There are many good answers here, withthe math all worked out, but I’d like to add an analogy: in capacitors and inductors, the apparent resistance of the component depends on what it is actually doing at the moment, and what it’s doing depends on what happened to it earlier.

An empty capacitor can pass loads of current, because there’s no voltage in it pushing back, so it’ll start out acting as a wire, then act more as a resistor as it’s being charged, until it’s full and acts like an open circuit. When it’s being discharged, it’ll act like a tiny battery that quickly runs out, before returning to wire->resistor->open circuit.
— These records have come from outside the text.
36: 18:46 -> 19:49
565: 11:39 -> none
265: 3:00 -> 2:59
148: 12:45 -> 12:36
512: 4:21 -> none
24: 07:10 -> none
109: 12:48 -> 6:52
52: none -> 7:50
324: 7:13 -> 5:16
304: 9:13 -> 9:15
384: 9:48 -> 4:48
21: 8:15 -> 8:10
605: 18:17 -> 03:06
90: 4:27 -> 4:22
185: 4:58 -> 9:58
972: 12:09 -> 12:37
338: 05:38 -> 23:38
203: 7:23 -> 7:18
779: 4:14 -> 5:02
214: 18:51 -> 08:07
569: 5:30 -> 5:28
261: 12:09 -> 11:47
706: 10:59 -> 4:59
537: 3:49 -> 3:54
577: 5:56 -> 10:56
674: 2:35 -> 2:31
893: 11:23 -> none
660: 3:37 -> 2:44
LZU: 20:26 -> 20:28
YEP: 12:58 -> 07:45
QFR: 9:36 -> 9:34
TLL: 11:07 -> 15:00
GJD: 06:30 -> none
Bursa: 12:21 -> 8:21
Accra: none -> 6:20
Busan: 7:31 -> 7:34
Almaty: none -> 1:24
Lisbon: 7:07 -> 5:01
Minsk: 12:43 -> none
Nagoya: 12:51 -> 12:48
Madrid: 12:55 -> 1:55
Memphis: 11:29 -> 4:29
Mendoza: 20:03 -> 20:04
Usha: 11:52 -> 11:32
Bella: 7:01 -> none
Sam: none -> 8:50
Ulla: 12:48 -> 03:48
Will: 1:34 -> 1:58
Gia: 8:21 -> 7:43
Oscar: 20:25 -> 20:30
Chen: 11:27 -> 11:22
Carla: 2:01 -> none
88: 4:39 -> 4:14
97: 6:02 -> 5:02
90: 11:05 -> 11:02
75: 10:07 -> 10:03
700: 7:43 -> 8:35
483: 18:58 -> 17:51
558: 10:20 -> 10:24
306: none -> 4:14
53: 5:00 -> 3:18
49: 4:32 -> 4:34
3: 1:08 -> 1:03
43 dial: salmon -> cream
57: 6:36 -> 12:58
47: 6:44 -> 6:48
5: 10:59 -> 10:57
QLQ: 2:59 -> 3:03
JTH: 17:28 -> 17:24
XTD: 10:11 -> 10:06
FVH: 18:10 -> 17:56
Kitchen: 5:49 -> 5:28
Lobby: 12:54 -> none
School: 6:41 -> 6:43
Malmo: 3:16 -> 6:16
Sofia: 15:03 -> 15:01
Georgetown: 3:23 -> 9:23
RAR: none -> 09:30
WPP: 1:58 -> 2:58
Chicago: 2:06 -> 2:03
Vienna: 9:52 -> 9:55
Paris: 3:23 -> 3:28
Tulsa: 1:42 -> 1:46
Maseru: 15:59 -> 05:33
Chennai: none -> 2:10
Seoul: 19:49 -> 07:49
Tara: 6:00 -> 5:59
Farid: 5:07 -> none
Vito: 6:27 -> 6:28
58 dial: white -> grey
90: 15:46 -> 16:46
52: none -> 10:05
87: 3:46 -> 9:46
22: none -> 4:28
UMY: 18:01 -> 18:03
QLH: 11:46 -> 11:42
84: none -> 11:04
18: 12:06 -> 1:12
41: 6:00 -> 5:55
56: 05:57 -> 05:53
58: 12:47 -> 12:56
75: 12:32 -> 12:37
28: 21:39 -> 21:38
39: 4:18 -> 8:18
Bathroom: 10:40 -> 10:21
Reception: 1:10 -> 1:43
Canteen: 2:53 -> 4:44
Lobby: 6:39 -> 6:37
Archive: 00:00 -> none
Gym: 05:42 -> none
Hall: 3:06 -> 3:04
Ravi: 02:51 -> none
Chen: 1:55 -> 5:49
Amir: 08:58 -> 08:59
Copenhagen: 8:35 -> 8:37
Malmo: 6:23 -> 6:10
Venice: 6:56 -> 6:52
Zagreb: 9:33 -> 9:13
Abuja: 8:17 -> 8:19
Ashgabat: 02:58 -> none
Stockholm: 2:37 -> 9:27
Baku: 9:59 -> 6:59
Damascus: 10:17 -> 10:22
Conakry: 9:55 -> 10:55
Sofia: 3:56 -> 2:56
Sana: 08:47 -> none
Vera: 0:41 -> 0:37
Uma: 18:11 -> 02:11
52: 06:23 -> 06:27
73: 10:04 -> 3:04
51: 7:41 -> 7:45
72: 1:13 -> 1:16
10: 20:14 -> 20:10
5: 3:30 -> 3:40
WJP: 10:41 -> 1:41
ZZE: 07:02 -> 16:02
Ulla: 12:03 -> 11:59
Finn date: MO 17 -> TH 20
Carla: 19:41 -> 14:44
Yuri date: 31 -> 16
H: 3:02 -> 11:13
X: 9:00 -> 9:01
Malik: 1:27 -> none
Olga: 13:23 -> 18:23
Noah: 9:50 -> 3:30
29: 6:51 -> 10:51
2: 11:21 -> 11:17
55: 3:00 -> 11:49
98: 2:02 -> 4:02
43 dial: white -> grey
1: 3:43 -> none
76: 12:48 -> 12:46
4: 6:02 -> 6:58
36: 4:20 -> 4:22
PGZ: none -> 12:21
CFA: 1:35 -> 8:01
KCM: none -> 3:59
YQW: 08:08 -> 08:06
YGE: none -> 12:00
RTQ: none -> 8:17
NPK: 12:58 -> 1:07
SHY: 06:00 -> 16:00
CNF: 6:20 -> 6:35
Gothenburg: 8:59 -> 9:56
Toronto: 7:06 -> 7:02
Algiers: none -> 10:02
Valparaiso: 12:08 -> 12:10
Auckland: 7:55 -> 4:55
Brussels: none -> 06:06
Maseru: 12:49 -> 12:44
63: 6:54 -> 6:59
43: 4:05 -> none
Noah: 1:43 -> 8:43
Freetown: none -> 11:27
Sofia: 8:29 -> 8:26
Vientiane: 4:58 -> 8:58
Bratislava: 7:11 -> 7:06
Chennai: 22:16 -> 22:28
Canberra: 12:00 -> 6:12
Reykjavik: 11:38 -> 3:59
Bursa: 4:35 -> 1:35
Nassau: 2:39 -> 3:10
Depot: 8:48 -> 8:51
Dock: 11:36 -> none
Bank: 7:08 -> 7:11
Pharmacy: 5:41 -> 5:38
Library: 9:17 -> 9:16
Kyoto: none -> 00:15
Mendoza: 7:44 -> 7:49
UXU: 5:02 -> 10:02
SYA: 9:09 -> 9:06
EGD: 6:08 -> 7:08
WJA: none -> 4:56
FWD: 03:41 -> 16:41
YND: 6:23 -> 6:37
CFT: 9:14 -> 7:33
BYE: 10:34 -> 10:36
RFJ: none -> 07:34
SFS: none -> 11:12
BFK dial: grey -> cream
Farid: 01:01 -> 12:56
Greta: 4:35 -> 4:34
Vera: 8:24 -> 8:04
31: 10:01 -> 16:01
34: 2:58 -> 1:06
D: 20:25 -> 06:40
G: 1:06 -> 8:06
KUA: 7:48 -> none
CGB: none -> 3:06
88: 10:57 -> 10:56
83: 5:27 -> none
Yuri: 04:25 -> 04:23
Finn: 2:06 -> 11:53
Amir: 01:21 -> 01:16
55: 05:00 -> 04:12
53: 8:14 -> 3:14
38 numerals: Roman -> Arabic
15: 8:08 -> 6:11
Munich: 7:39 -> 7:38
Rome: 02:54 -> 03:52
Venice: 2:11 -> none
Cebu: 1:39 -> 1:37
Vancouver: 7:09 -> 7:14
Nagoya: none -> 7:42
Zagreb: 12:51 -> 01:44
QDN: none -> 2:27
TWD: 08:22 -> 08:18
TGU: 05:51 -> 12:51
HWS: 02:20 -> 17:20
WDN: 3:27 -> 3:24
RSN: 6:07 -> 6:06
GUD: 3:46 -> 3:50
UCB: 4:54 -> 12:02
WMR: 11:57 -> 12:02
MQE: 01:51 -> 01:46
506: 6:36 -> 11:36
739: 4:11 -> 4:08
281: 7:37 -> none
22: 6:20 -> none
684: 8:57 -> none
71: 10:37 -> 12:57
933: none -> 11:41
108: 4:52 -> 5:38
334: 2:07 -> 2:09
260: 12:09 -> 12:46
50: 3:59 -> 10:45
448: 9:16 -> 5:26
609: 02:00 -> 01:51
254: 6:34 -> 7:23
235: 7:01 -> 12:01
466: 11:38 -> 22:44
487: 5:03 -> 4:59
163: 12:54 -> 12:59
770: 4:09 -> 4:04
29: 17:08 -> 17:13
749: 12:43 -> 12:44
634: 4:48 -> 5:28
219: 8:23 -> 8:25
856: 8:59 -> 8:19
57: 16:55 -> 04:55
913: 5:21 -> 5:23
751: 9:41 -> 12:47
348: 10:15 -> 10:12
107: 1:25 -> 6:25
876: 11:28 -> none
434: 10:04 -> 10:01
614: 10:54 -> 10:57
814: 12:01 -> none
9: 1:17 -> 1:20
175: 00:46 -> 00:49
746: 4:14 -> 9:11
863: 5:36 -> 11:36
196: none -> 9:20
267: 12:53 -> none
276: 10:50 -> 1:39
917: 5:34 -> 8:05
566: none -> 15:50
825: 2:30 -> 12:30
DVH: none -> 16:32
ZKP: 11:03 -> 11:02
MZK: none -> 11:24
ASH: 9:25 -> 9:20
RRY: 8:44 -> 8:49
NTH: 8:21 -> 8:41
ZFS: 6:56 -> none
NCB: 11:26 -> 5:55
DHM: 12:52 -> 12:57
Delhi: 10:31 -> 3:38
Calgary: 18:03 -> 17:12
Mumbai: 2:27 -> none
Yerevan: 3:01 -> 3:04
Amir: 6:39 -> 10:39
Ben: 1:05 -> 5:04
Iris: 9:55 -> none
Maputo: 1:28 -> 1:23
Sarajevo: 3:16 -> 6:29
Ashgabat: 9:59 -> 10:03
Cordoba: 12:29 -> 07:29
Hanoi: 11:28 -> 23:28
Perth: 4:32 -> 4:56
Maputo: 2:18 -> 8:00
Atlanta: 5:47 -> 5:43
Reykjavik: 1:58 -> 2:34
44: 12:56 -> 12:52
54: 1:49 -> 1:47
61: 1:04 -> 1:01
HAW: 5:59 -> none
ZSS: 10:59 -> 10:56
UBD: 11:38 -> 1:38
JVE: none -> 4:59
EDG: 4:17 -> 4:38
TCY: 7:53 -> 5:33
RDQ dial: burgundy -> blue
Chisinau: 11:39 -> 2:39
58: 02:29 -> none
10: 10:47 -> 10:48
An inductor does the exact opposite: as soon as power is applied, a magnetic field is created which induces an opposing voltage that tries to eliminate the current flowing. If it got eliminated completely the field would stop changing, and only changing fields can cause induction, so there’ll be a balance where the field is slowly changing and the current slowly increasing, just as if there was a resistor with gradually diminishing resistance.

But just like a capacitor, the inductor stores the energy being put in before reaching steady state, so if you try to diminish the current, the magnetic field will fight this as well, now by generating more current as it winds down.

Fun fact: you can create high currents by shorting out a fully charged capacitor, or high voltages by suddenly disconnecting a fully energized inductor. These are both very useful phenomena, as well as fun to play around with.